Interventional Oncology
Arian Mansur, BA (he/him/his)
Medical Student
Harvard Medical School
Disclosure(s): No financial relationships to disclose
Tarig Elhakim, MD
Research Associate
MGH
John C. Panagides, BS (he/him/his)
Medical Student
Harvard Medical School
Sanjeeva Kalva, MD, FSIR, FCIRSE, FACR (he/him/his)
Professor
Massachusetts General Hospital
Dania Daye, MD, PhD
Assistant Professor of Radiology
Massachusetts General Hospital/ Harvard Medical School
Several AI-based algorithms, including convolutional neural networks, have started to aid in not only the diagnosis of HCC, using several imaging modalities (abdominal ultrasound, CT with contrast, MRI, 18F-FDG PET/CT, histopathological classifications) but also the selection of patients for the IR-based treatment options, including transarterial chemoembolization (TACE), transarterial radioembolization (TARE) and tumor ablation. Several studies have also shown promising findings of AI in predicting the response to treatment with TACE/ablation as well as in local tumor progression and recurrence. This exhibit reviews and discusses some of the major findings to date.

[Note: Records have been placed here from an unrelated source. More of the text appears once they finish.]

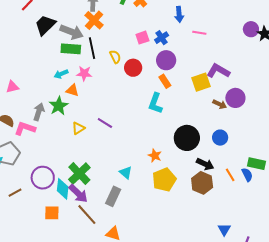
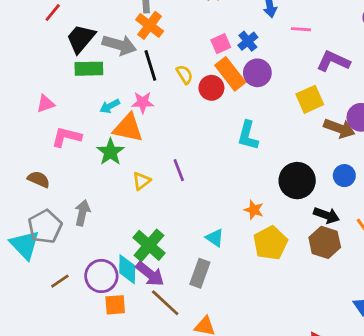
green rectangle: (71, 49) -> (89, 69), moved
purple L-shape: (218, 71) -> (333, 61), moved
orange rectangle: (165, 81) -> (230, 74), moved, size x1.6
pink triangle: (12, 87) -> (46, 104), moved
orange triangle: (72, 90) -> (128, 128), size x1.6
brown arrow: (220, 104) -> (339, 128), size x1.5
gray arrow: (39, 112) -> (82, 213), moved
purple line: (105, 123) -> (179, 170), turned 42
pink L-shape: (25, 128) -> (66, 137), moved
purple circle: (43, 178) -> (101, 276), moved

Conclusion and/or Teaching Points: AI is starting to play a pivotal role in the way we manage patients with HCC, particularly in the context of interventional radiology. After viewing this exhibit, attendees will learn the various image-guided percutaneous and transarterial therapies that have proven to be highly promising for HCC as well as the role of AI in selecting suitable candidates for IR-based modalities, predicting response to treatment, and in follow-up care.